We have a running container. We want to mount something in it. That “something” could be a network filesystem, a block device, a bind mount, overlayfs, tmpfs, who knows. Each situation requires a unique solution. We know that as soon as we try to switch into the user namespace of the container, we no longer can use the mount syscall reliably. Is there any other way to “inject” a mount?

How Titus (`titus-storage`) Does It

Remember from Part 1 I decided to give up on the CSI and its limitations. Instead we are just going to build some binaries, like mount.nfs It will just be a binary that can run at any time and mount storage in a container, even after it has been created!

We will run this mount binary outside of the container, where we have privileges. When we are done, we want a mount setup inside the container, with all the namespaces correctly set, all without giving container additional privileges.

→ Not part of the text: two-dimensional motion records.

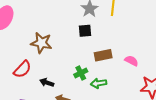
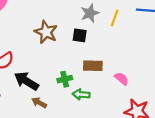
brown star: (41, 43) -> (46, 32), moved
black arrow: (47, 83) -> (26, 81), size x1.6

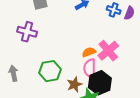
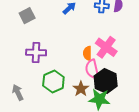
purple cross: (27, 32) -> (36, 53), moved
orange semicircle: (89, 52) -> (87, 53), turned -56

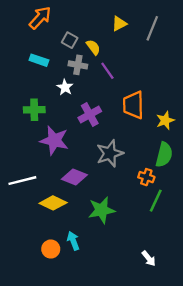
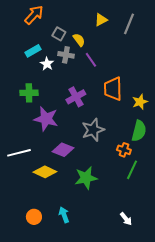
cyan rectangle: (39, 60) -> (33, 51), turned -49
white star: (65, 87) -> (47, 64), moved
cyan arrow: (73, 241) -> (64, 215), moved
orange circle: (51, 249) -> (34, 217), moved

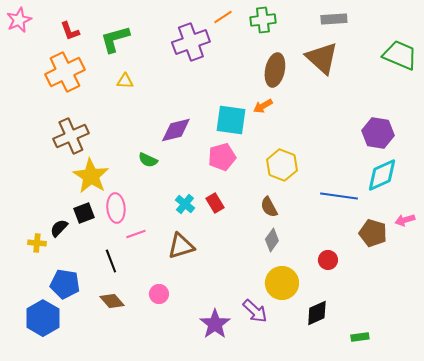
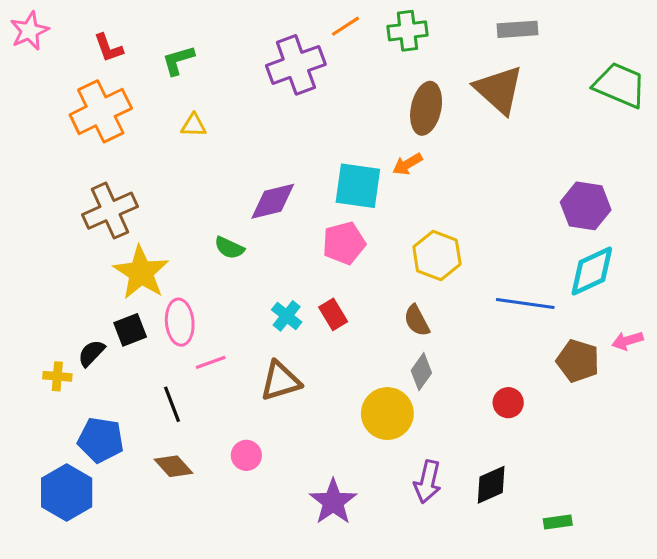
green L-shape: (115, 39) -> (178, 60), size x0.7
yellow circle: (282, 283) -> (387, 414), moved
purple arrow: (255, 311) -> (428, 482), moved, turned 60

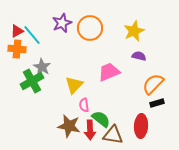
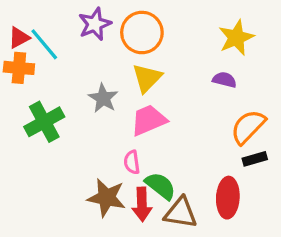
yellow star: (134, 31) -> (236, 38), moved
gray star: (42, 67) -> (103, 98), moved
pink trapezoid: (109, 72) -> (149, 120), moved
yellow triangle: (74, 85) -> (147, 78), moved

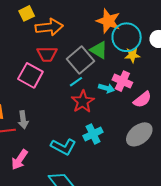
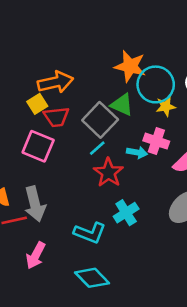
yellow square: (27, 13) -> (37, 104), moved
gray arrow: (23, 120) -> (35, 204), size x1.5

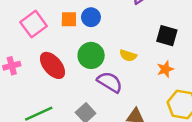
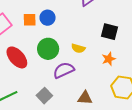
purple semicircle: (110, 82) -> (64, 70), turned -55

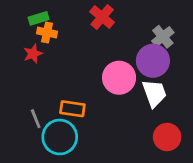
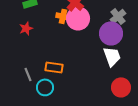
orange cross: (47, 32) -> (63, 16), moved
pink circle: (119, 78) -> (78, 18), moved
cyan circle: (60, 137) -> (45, 87), size x0.7

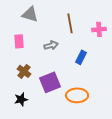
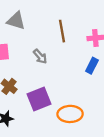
gray arrow: (51, 45) -> (40, 56), turned 64
blue rectangle: (81, 57) -> (92, 66), moved

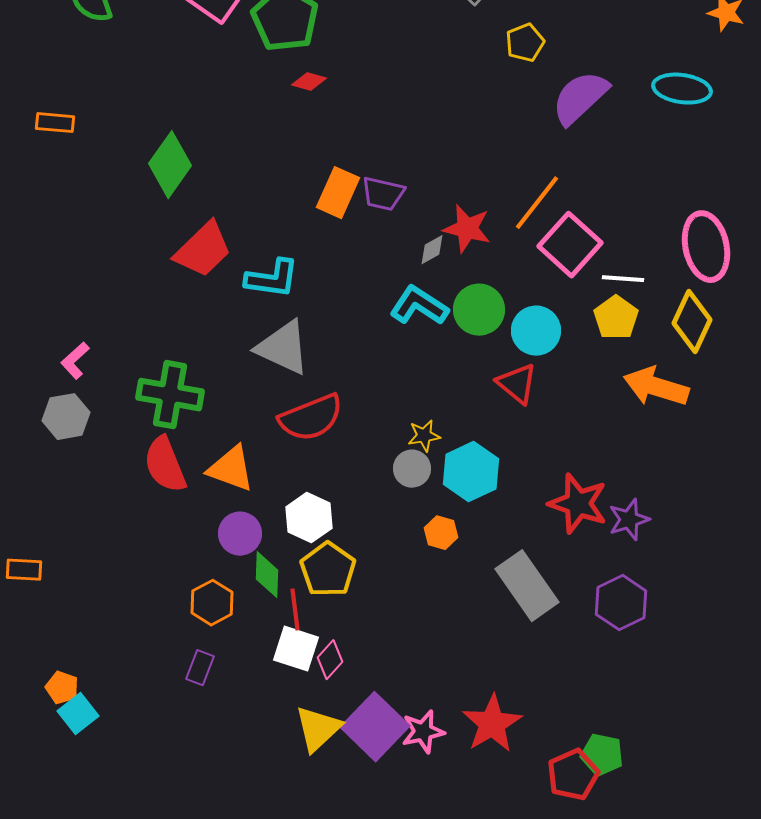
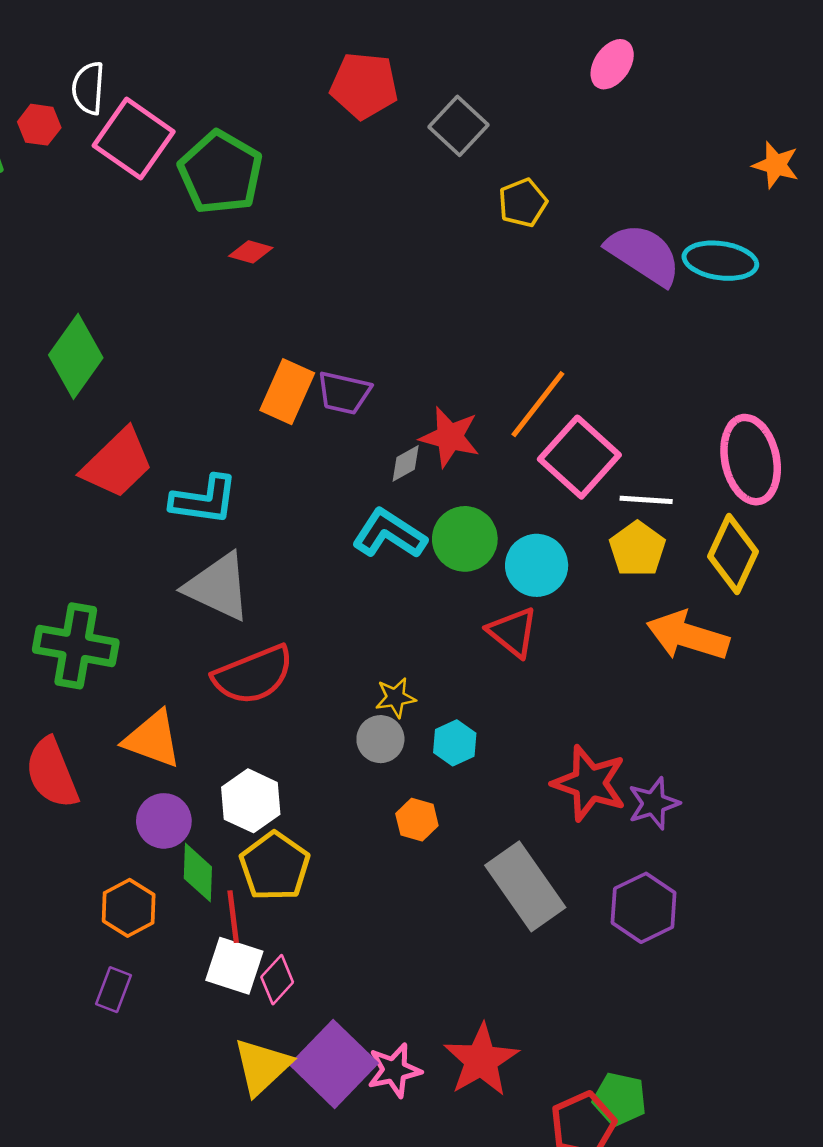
purple semicircle: (580, 98) -> (644, 254), moved, turned 76
red semicircle: (165, 465) -> (52, 773), moved
cyan hexagon: (471, 472) -> (455, 743), size x0.6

If you would rather read C than my sequence diagrams, just go straight for the code.

Using New Mount APIs Instead of `mount`

Thanks to the new Linux mount APIs that provide fine-grained control over the mount process, we can split up the mounting process. Half of the mount process can happen inside (some of the namespaces) of the container. The other half can happen outside the user namespace, where our CAP_SYS_ADMIN still works.

The key trick is to create a “superblock” (noted as fsfd) inside the namespaces (mount, net, user) of the container, and then fsmount that superblock on behalf of the container. Here is a quick comparison between the classic and new Syscall APIs:

Syscall Name	Privileges required (usually)	Namespace interaction	Effect
`mount` (classic)	`CAP_SYS_ADMIN`	None (assumes you are already in all namespaces)	Mounts in whatever namespaces you are in.
`fscreate` (new)	None	Takes on the user namespace when called	Returns a file descriptor ready to be configured.
`fsconfig` (new)	None	None	Configures an input file descriptor.
`fsmount` (new)	`CAP_SYS_ADMIN`	Takes on the current mount+net namespace when called	Mounts an input file descriptor, returns a mount fd
`move_mount` (new)	`CAP_SYS_ADMIN`	Uses the mount namespace	Actually puts a mount fd onto the filesystem

Combined with SCM_RIGHTS, we can get the right syscalls in the right namespaces to achieve what we want.

Using `SCM_RIGHTS` to Pass File Descriptors

Let’s say that we did nsenter --user into a container and used fscreate to get a file descriptor (fd). How would we get it “back out” of the container for something outside the container to use it? Answer: SCM_RIGHTS.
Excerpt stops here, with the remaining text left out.